We showed that typing behavior can distinguish genuine authorship from AI-assisted writing, earning the Best Paper Award at IEEE IJCB 2024. An extended study examined three writing modes: bona fide composition, transcription, and paraphrasing, providing a broader behavioral characterization of AI-assisted writing (incoming IEEE TBIOM 2026). This work was expanded to cheating detection in Korean, demonstrating cross-linguistic robustness. The resulting dataset also enabled analysis linking behavioral authorship signals to continuous authentication across varying levels of language model assistance and cognitive contexts. Ongoing work includes AI-assisted coding detection and deception-aware threat models.
Beyond educational settings, we applied keystroke dynamics to detecting deceptive accounts in online social networks without relying on intrusive content inspection. Complementary work examined structural and stylistic alignment between human and AI-generated text, analyzing how effectively large language models imitate individual writing styles. Together, these efforts position behavioral forensics as a complementary approach to authorship verification and online authenticity.
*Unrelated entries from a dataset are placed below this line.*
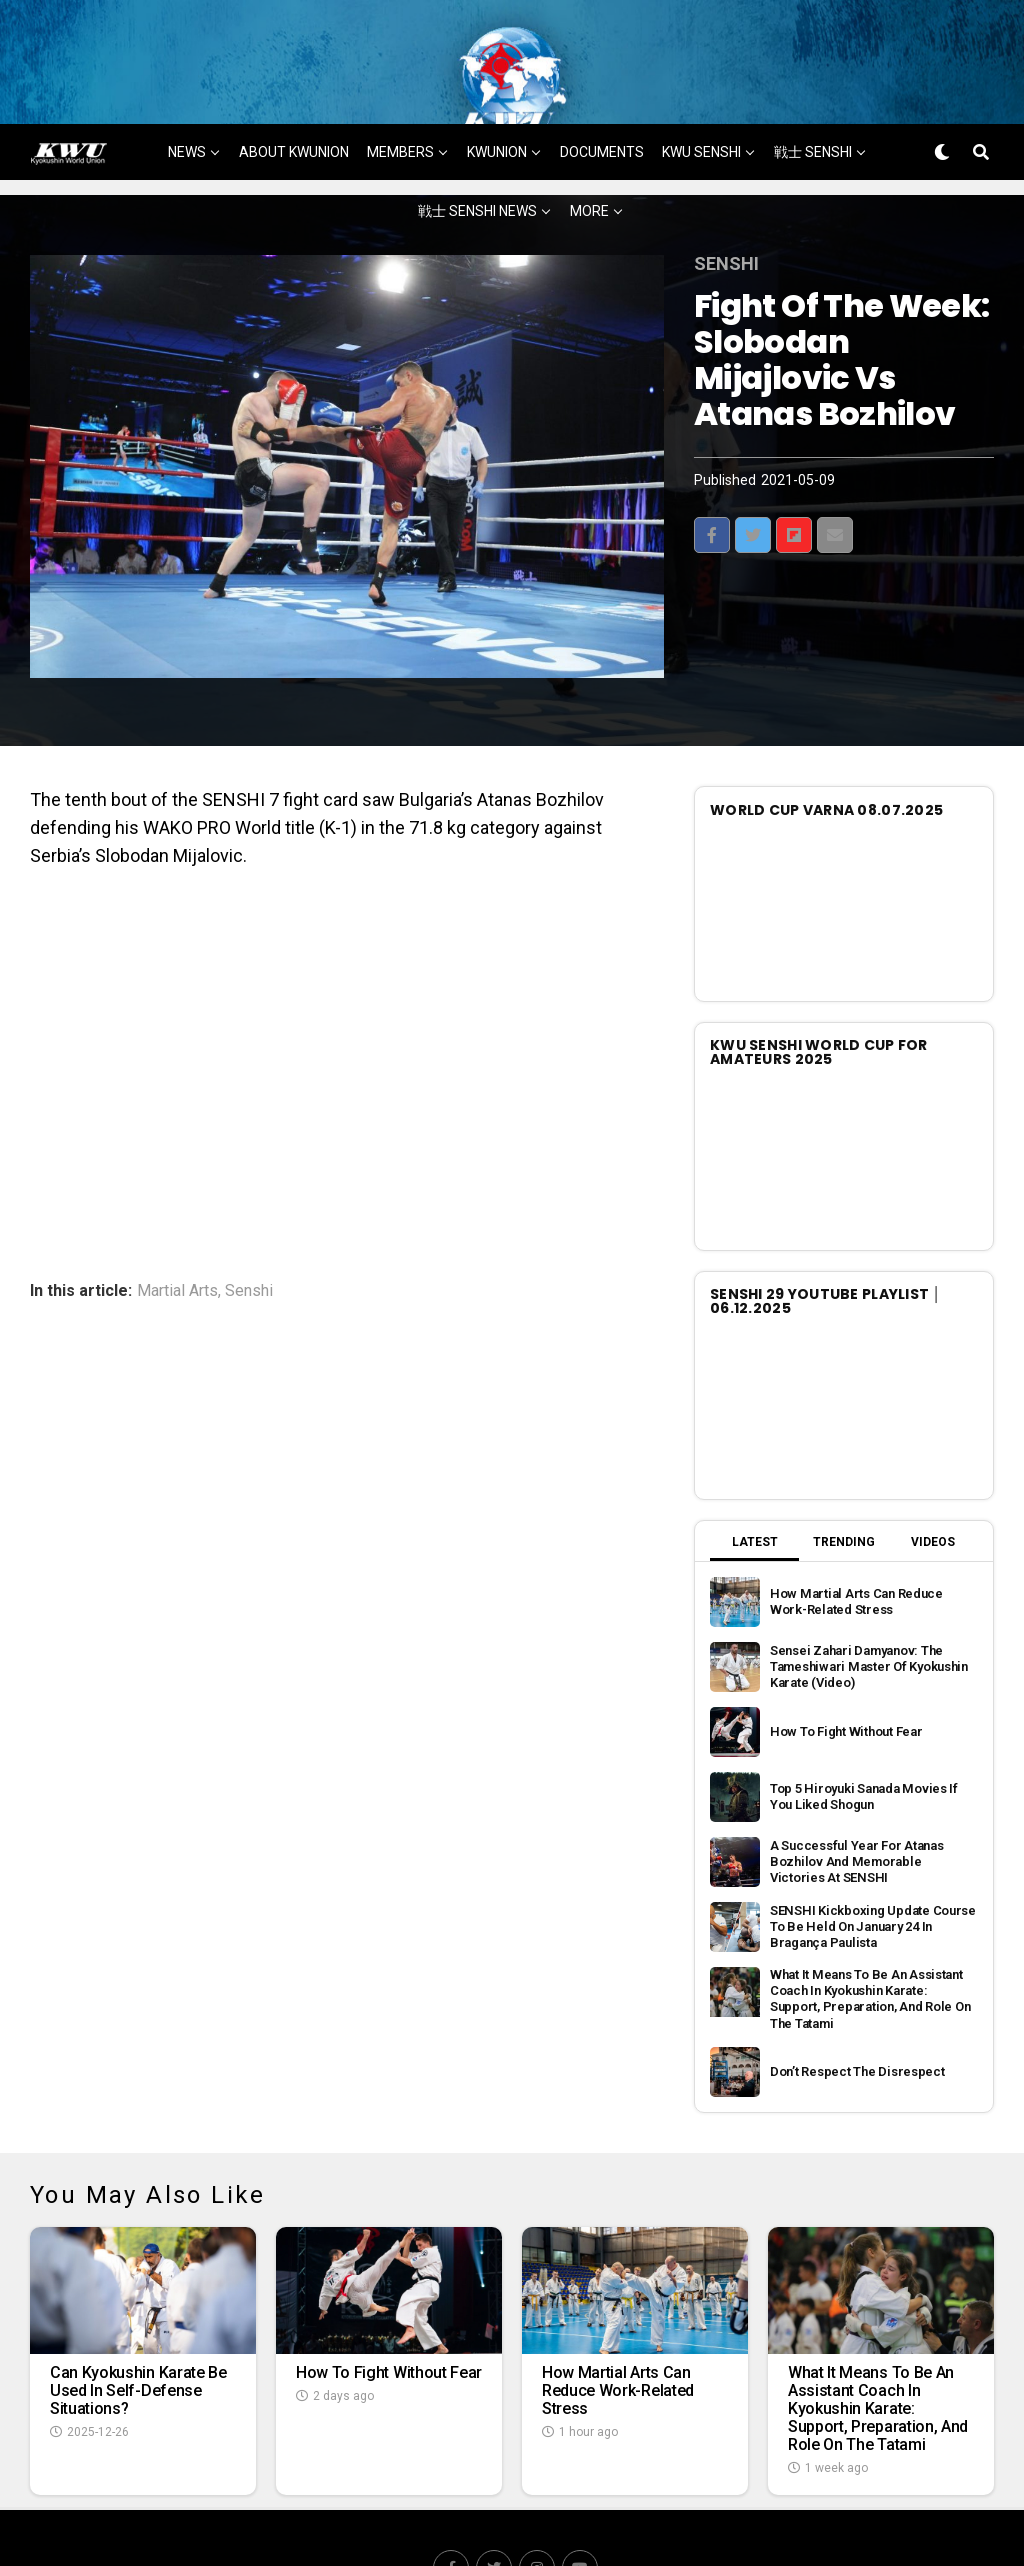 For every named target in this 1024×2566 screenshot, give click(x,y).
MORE (589, 150)
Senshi (249, 1230)
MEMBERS (400, 91)
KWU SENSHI (701, 91)
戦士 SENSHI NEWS (477, 150)
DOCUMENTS (602, 91)
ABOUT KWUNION (294, 91)
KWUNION (497, 91)
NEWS (187, 91)
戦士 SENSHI (813, 91)
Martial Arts (177, 1230) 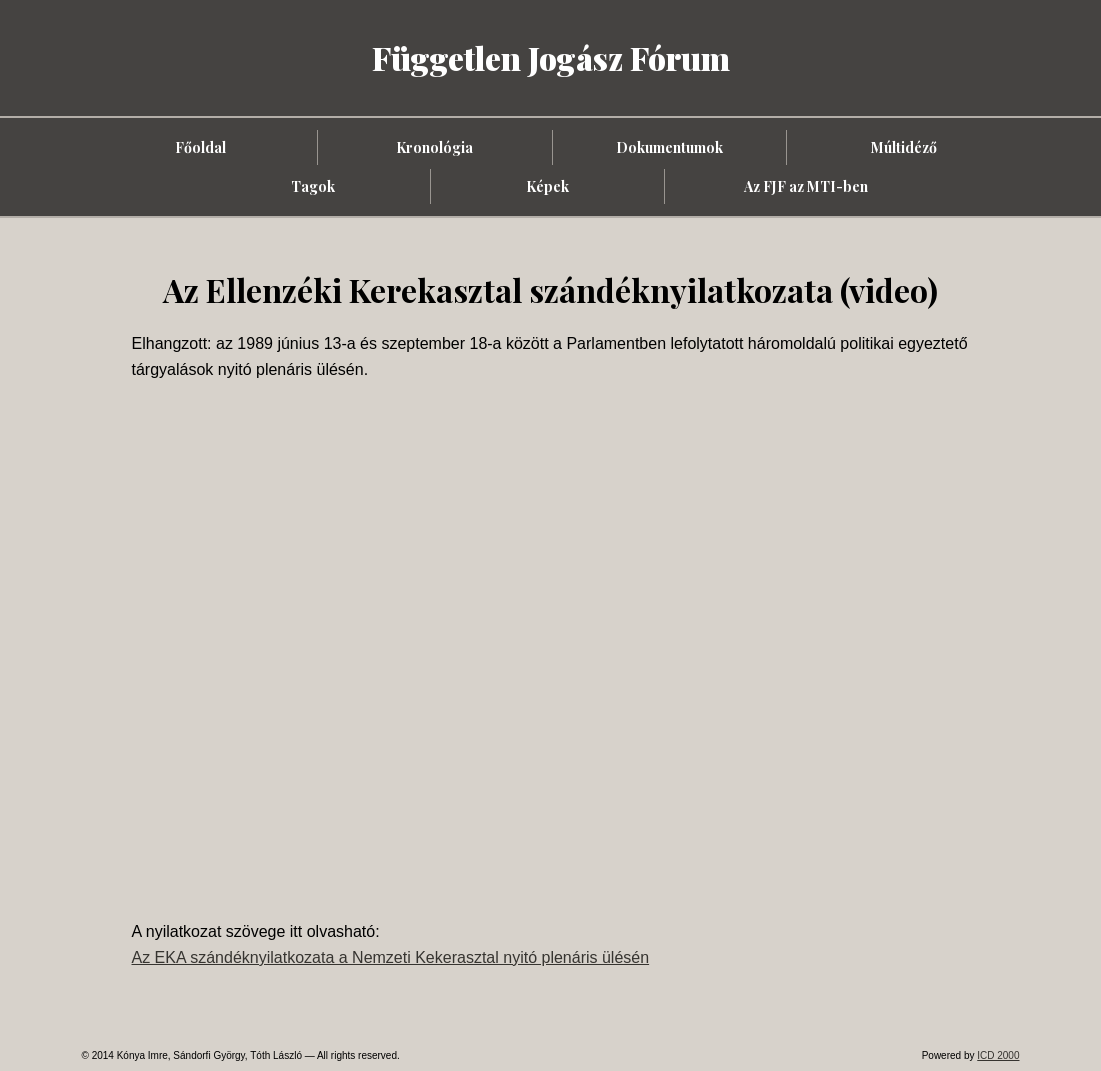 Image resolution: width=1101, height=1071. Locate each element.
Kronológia (434, 147)
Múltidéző (904, 147)
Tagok (313, 186)
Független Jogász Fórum (551, 57)
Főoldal (200, 147)
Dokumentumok (669, 147)
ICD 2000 (998, 1055)
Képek (547, 186)
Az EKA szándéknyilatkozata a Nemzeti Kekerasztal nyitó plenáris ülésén (391, 957)
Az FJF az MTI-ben (806, 186) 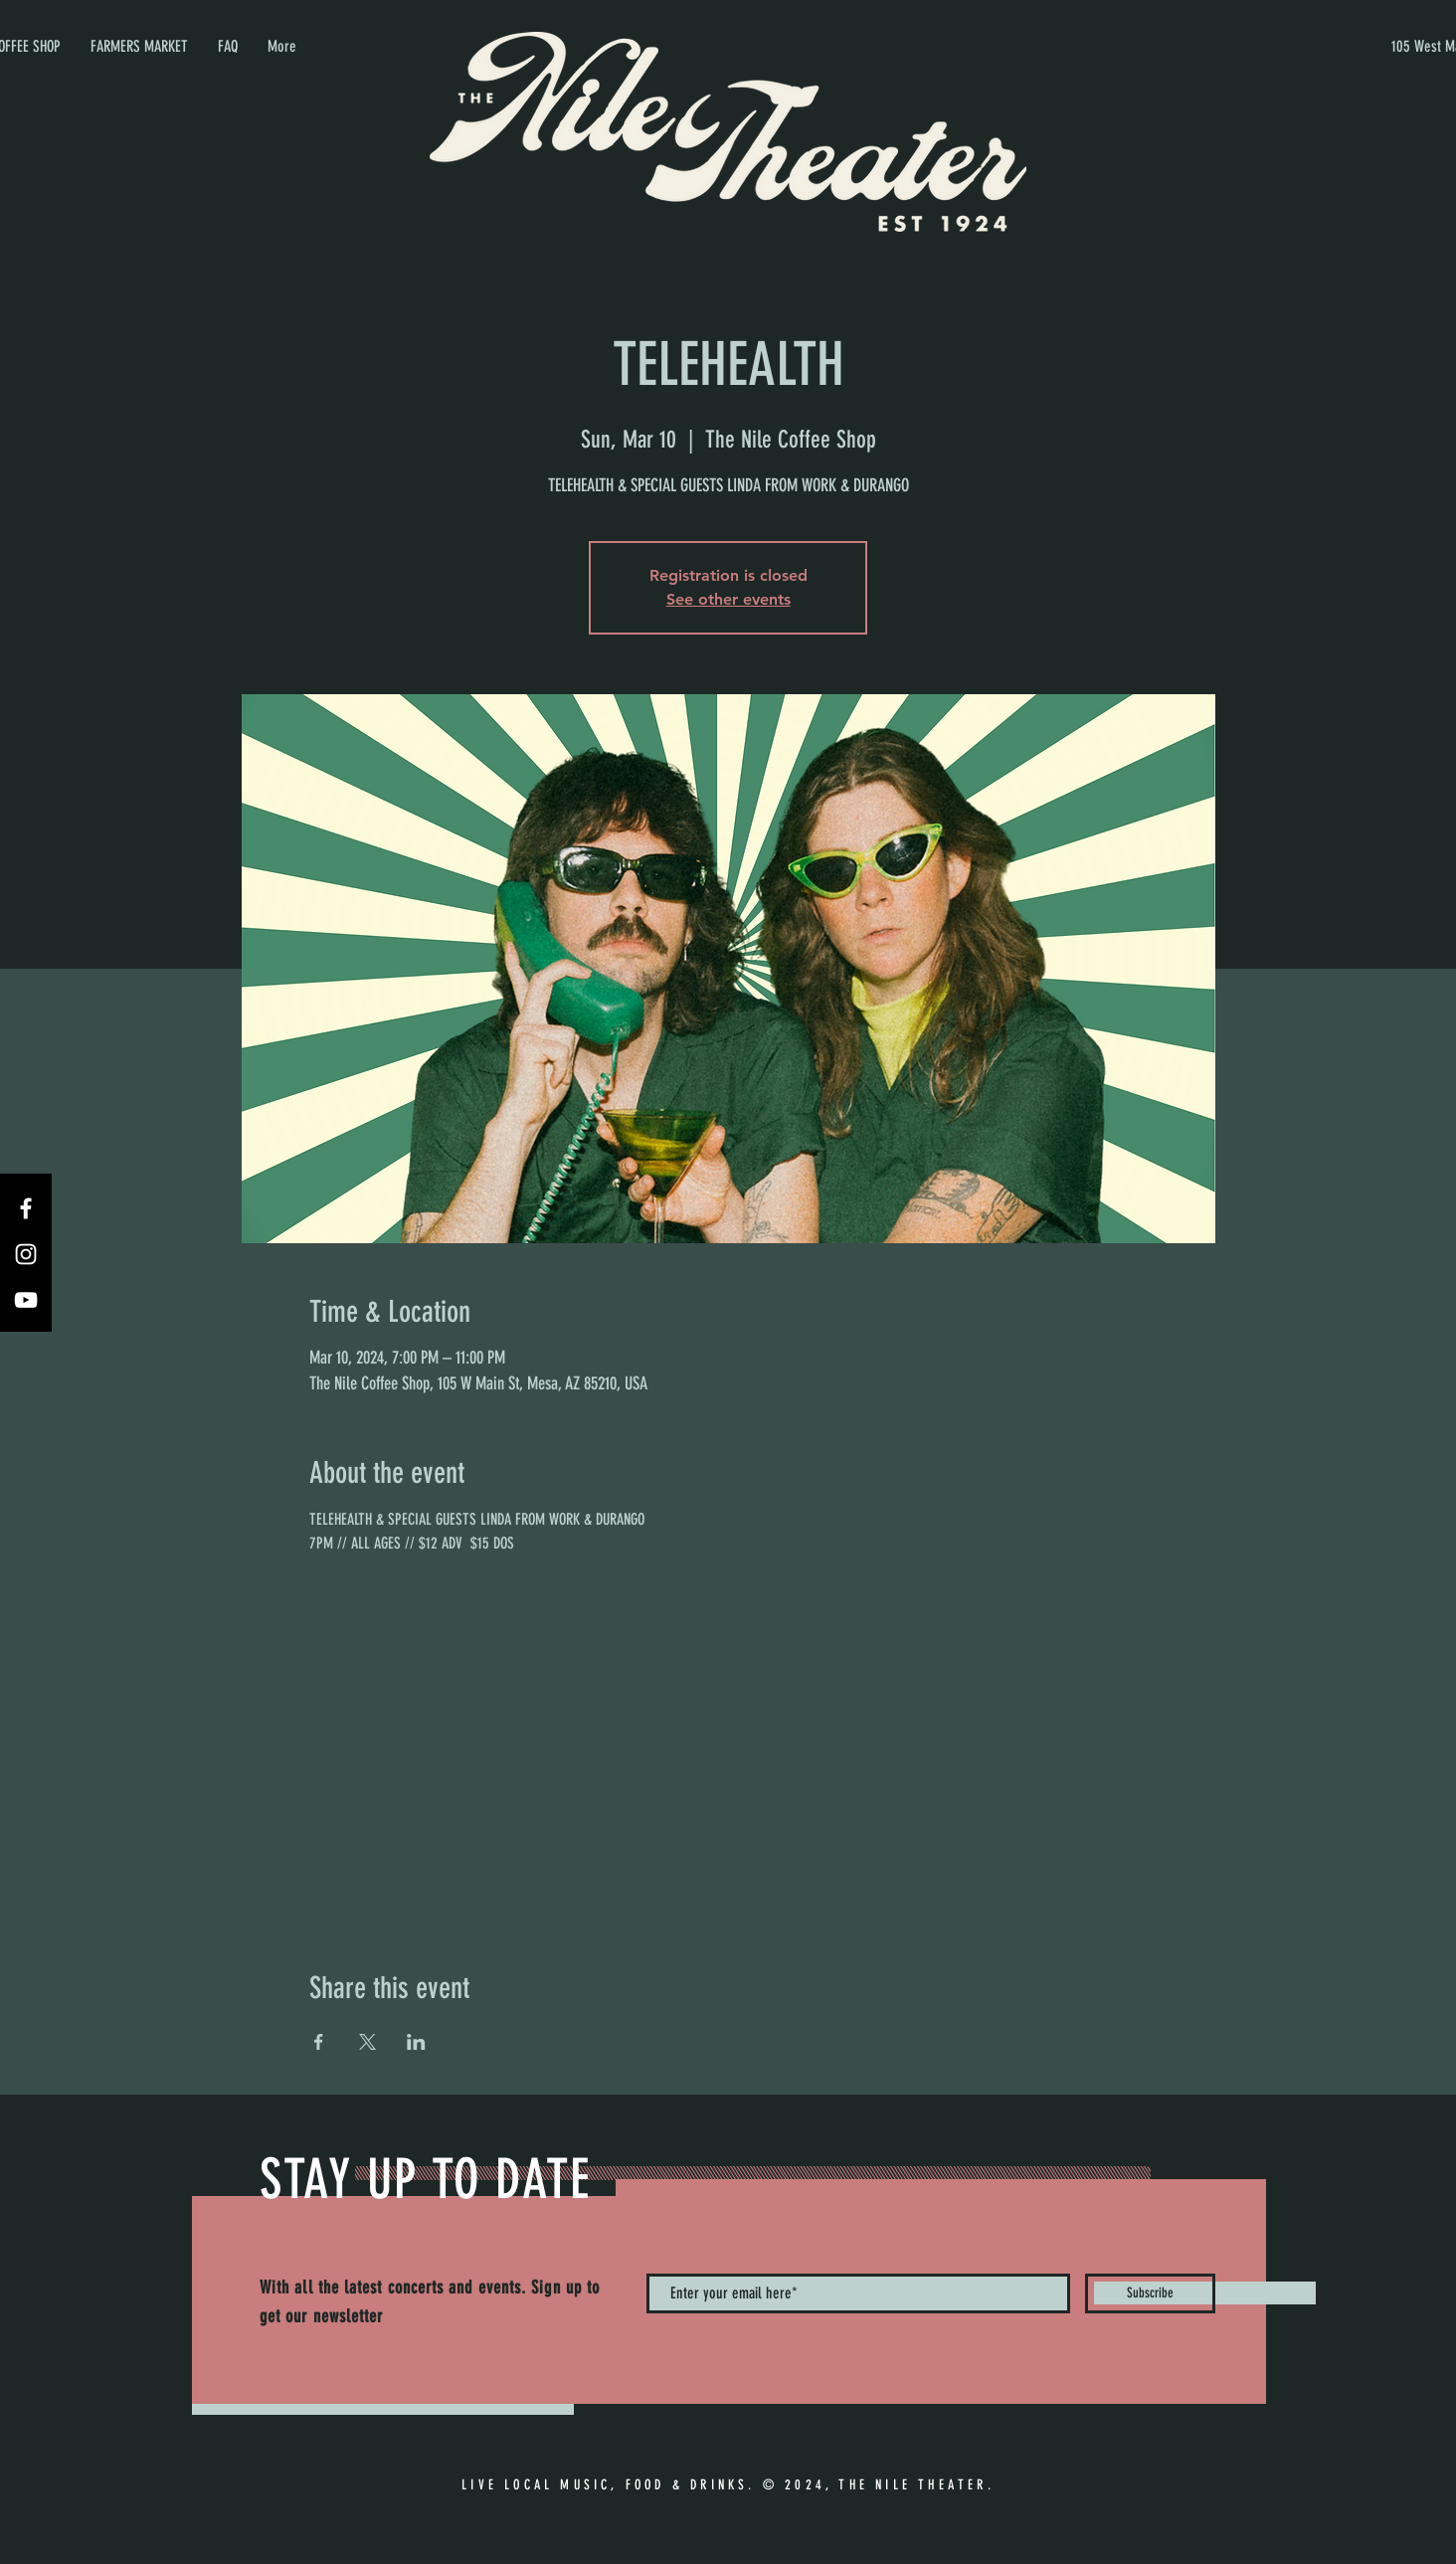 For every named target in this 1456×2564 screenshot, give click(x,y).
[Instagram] (26, 1254)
Traditional NLP systems rely primarily on textual features for tasks such as sentiment and sarcasm detection. In this work, we incorporated human behavioral signals as auxiliary information to improve model understanding. We introduced gaze patterns as an additional learning signal by injecting synthetically generated scanpaths that approximate reading behavior, enhancing model performance (EACL 2023). Extending this idea to interaction, we developed a touchless text-entry system that uses facial movements captured via Apple’s augmented reality framework. The system translates facial motion into written language, expanding access to computing for users with motor impairments (Tapia 2023).
Together, these efforts demonstrate how behavioral biometrics contribute not only to security and authorship verification but also to AI systems that better account for human attention, interaction, and accessibility.
A defining feature of my research program is the integration of undergraduate students as active contributors. I established the Behavioral Biometrics Research and Development Group (BRAG) as the primary environment for collaborative research and mentorship:
https://sites.google.com/view/kumar7/research/research-lab
The experimental nature of this work allows students to engage in research as early as their sophomore or junior years.
Over the past six years, more than thirty students have secured competitive summer funding through projects developed in my group. I work closely with students to design proposals and guide them through the full research lifecycle, including literature review, problem formulation, experimental design, data collection, machine learning implementation, and dissemination.
Projects in authentication, AI integrity, and human-centered AI naturally decompose into interconnected components, allowing students to contribute meaningfully while developing independence. Course projects frequently evolve into publishable research (ICMLA 2025). BRAG members have co-authored publications, received competitive funding and national recognition, including ACM SRC awards and CRA Outstanding Undergraduate Researcher Honorable Mention, and have gone on to graduate study or research careers. Mentorship is, therefore, a central mechanism through which innovation occurs in my program.
Taken together, my research uses human behavioral signals to improve security, authorship verification, and human–AI interaction. Across these areas, behavior serves as measurable evidence of identity and intent rather than relying solely on static credentials or textual content. Moving forward, I will continue developing behavioral methods that make intelligent systems more reliable, usable, and accessible while supporting sustained undergraduate participation in research.